Description of the task:
Some lines in the entries contain the word "each". Copy all of them.

Stored data:
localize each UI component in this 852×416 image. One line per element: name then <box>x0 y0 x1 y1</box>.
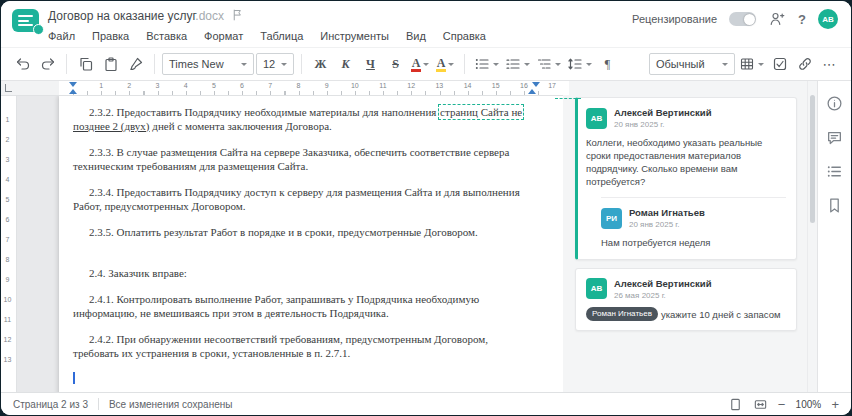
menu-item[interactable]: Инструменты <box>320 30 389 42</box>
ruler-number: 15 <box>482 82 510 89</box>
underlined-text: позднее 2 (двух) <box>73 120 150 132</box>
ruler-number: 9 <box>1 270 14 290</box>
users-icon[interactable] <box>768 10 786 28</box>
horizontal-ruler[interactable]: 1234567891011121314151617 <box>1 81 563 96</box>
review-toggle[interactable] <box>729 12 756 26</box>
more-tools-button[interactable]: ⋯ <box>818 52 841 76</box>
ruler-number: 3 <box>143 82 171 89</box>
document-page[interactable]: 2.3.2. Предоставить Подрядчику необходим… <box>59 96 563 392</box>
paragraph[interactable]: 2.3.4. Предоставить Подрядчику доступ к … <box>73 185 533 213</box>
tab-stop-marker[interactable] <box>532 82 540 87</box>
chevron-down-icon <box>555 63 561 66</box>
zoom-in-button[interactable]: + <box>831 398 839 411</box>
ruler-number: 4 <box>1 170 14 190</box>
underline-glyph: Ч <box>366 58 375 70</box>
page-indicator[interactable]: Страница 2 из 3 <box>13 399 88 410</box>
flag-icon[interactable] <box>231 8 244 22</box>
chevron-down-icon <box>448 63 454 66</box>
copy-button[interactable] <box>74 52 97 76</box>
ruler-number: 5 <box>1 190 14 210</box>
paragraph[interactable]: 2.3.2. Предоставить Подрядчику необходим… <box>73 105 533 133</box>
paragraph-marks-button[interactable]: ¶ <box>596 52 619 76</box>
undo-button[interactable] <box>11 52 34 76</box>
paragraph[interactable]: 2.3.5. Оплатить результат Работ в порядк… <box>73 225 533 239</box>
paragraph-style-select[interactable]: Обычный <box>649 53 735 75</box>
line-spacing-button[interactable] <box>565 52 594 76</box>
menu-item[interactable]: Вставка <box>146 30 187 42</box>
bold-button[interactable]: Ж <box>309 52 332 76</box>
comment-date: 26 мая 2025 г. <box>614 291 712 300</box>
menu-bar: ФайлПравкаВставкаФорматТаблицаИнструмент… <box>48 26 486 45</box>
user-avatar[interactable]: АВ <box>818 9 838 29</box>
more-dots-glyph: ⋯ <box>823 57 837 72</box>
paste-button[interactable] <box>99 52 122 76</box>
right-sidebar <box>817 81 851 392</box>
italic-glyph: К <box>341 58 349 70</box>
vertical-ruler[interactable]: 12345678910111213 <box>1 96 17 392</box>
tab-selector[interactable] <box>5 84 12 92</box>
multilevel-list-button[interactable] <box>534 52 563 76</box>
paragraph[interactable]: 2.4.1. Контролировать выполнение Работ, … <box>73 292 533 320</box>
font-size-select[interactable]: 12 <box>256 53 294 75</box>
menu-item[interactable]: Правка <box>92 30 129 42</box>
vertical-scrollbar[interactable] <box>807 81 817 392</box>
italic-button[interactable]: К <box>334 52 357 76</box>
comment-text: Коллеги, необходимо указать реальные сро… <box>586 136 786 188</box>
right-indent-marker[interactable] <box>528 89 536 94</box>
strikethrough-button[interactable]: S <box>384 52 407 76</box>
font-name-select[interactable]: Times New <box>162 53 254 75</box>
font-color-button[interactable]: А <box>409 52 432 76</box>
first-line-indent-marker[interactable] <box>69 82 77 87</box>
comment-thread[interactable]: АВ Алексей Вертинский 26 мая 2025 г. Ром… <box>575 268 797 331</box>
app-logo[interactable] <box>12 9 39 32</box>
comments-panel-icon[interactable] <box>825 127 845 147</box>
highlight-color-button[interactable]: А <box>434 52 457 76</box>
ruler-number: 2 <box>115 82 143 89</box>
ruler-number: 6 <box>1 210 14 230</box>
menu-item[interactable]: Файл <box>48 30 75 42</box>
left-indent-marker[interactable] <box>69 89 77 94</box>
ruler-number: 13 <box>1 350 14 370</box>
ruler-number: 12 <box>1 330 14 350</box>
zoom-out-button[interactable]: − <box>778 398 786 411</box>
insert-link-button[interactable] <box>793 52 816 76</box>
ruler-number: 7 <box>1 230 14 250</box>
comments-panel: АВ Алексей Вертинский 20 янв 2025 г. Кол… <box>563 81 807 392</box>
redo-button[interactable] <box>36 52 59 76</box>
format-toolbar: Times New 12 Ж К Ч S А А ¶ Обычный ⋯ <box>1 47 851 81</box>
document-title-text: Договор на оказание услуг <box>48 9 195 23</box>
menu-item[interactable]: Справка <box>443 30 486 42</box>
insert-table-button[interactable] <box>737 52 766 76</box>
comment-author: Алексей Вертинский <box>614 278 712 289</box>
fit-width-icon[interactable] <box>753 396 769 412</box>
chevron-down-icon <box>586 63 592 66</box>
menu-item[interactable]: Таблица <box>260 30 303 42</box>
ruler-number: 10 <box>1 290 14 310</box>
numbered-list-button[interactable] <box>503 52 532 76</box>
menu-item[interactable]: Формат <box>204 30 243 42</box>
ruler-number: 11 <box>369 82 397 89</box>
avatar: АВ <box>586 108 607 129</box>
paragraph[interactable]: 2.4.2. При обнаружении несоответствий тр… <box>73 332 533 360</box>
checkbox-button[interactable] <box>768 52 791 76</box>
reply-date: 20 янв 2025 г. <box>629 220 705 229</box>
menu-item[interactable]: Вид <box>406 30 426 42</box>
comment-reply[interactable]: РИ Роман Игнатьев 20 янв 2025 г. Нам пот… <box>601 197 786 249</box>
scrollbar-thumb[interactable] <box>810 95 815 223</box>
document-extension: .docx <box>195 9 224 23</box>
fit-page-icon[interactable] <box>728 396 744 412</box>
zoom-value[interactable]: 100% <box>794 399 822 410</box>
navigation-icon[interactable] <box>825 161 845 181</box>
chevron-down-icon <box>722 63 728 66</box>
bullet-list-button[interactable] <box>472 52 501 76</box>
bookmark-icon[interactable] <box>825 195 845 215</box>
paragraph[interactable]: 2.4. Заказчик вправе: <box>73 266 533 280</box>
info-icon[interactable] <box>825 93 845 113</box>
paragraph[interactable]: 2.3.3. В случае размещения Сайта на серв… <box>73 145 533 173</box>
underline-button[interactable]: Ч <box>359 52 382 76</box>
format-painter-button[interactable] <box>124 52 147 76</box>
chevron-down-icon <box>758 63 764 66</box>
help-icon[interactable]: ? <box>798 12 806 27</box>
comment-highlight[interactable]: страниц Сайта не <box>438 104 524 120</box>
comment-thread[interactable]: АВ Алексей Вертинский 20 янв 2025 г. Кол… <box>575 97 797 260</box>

...

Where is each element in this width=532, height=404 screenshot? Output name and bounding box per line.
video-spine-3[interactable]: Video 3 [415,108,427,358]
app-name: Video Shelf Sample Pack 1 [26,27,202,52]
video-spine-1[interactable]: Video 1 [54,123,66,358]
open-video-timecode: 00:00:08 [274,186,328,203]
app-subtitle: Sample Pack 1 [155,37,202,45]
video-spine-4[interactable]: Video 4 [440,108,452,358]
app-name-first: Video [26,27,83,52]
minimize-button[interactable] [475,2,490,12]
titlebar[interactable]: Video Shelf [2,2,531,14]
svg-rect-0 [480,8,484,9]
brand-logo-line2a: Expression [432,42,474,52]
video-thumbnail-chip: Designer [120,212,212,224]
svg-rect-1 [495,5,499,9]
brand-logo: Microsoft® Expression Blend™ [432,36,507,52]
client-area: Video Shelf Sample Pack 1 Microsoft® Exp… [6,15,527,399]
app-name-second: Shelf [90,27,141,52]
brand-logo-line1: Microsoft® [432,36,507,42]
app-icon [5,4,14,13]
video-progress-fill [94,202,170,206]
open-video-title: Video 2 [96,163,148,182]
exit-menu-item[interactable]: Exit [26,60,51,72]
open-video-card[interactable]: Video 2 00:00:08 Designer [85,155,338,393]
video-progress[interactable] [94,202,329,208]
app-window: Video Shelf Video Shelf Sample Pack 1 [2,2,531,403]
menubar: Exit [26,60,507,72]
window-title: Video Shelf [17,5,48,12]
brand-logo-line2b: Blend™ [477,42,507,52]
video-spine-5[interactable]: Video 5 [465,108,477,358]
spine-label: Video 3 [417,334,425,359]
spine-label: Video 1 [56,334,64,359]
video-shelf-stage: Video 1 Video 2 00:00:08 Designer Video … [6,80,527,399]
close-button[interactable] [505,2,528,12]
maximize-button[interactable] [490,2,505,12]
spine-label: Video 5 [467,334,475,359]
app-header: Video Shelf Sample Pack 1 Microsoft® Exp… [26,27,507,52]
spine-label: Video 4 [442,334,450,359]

Exercise answer:
localize each UI component in this 852×416 image. One line per element: name then <box>x0 y0 x1 y1</box>.
Where is each element in this width=532, height=404 screenshot? Output name and bounding box per line.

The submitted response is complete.